By Conor Gilliland *

“The Book of Eli,” “Firefly” (a TV series), and 2011's “Priest” all have something in common. They all portray a religious man who is an undercover ninja. However, only the latter fails to deliver an interesting or fair plot in a genre that practically writes itself. 

Paul Bettany's second Christianity-meets-apocalypse movie in as many years, following “Legion” (2010), enters into a war-torn world between humans and vampires. Bettany's character, known only as Priest, was a champion for the movie's myopic version of the Catholic Church in the victorious war against vampires. However, his loyalty to the church is tested when his niece, Lucy (Lily Collins), is kidnapped by a new brood of vampires and the church prevents him from exacting justice.

Priest presents himself before the governing council of the church –  the Monsignors –  asking them to reinstate his powers as ninja-priest so he can pursue the animal-like vampires and rescue Lucy. Chief Monsignor Orelas (Christopher Plummer) tersely refuses Priest's request denying that vampires are still active. 

In spite of the evidence, Orelas defiantly declares that the war between man and vampires is over – thanks to an army of priests … like Priest. Yet, despite Priest's great sacrifice for the church in the war, Orelas orders him to stay within the city walls or he will be excommunicated.

Priest defies the habitually obtuse judgment of the church in a bloody confrontation with the clergy's enforcers. Once outside the city walls, Priest joins forces with Hicks (Cam Gigandet) the sheriff of a nearby town and the imaginatively named Priestess (Maggie Q), a former sister-in-arms of Priest in the war against vampires. 

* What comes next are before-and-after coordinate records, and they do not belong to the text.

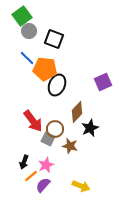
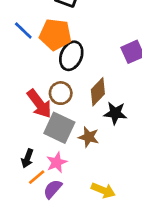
blue line: (27, 58) -> (23, 30), moved
black star: (90, 128) -> (115, 113), turned 30
brown circle: (55, 129) -> (61, 93), moved
gray square: (48, 139) -> (59, 128), size x1.6

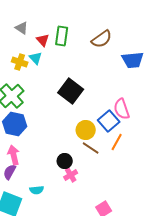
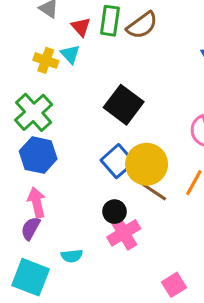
brown semicircle: (102, 39) -> (142, 25), moved
blue square: (109, 121) -> (118, 161), moved
yellow circle: (86, 130) -> (147, 164), size x1.4
pink cross: (71, 175) -> (124, 233), size x1.5

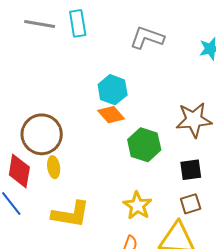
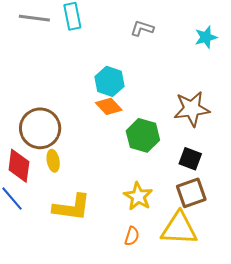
gray L-shape: (147, 38) -> (142, 28), size x0.7
black square: (191, 170) -> (190, 159), turned 30
brown square: (191, 204) -> (191, 193), size x1.4

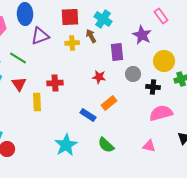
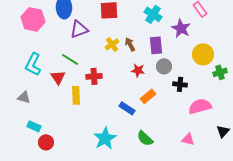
cyan cross: (103, 19) -> (153, 14), moved
brown arrow: (91, 36) -> (130, 44), moved
yellow cross: (72, 43) -> (112, 44), moved, turned -32
green line: (18, 58) -> (70, 59), moved
gray circle: (133, 74) -> (164, 66), moved
black cross: (153, 87) -> (180, 84), moved

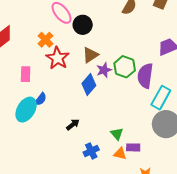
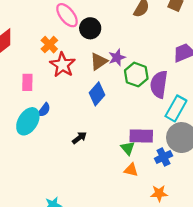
purple star: (104, 70) -> (117, 57), moved
purple rectangle: (133, 147) -> (141, 136), moved, size x1.5
blue cross: (91, 151) -> (163, 157), moved

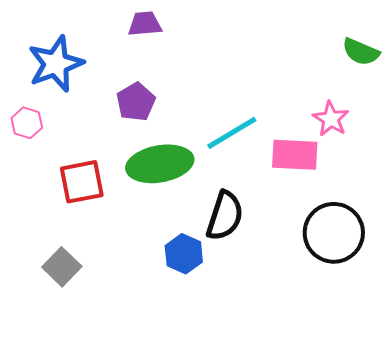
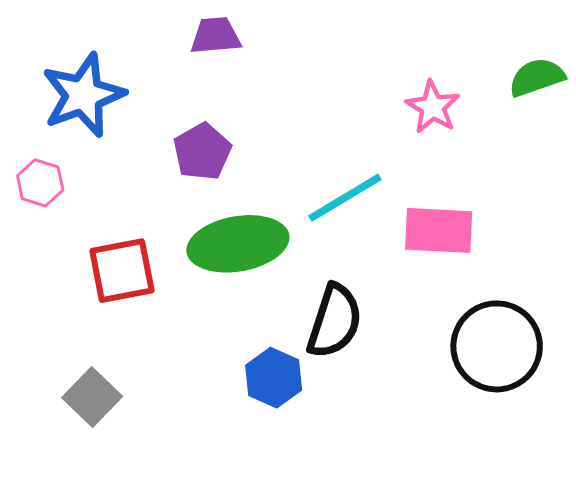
green semicircle: (361, 52) -> (537, 77), turned 138
pink star: (331, 119) -> (433, 107), moved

Hicks leads Priest to one of the many “reservations” where the church placed the surviving “tribes” of vampires after the war – in a misguided reference to the Catholic Church's treatment of Native Americans.

As Priest's loyalties wane from the church to his own sense of justice Priestess tells him, “You do not get your power from the church, you get it from God.” This moment in the movie praises the rejection of corrupt religious authority, but implies a rejection of religious authority in general as Priest is personally liberated from the oppressive authority.

Pursuing the blood thirsty bandits the from the reservation leads Priest and his vagabond troop to an encounter with the arch-nemesis – Black Hat (Karl Urban).

Priest discovers that Lucy was  kidnapped not by vampires, but by Black Hat, a super-powerful priest-vampire combination who is building an army of new vampires to infiltrate the city walls. He wears a black hat.

Once a compatriot of Priest, Black Hat brings the movie to a culmination when he confronts Priest with his plan to unleash a new order of crossbreed dominance.

The movie misrepresents the history, teaching, and purpose of the Catholic Church with a remarkably unambitious plot. Its superficial criticisms of the Church are unrealistic and recycled. In a genre ripe with potential for substance and meaningful metaphors this movie falls flat (along with the dimensionality of the characters) compared to a movie like “Book of Eli.” 

Cheap-shots at the Church, sacrilege and a dearth of artistic merit prevent a favorable recommendation of this movie.

Conor Gilliland is an affiliate professor of philosophy at Metropolitan State College of Denver.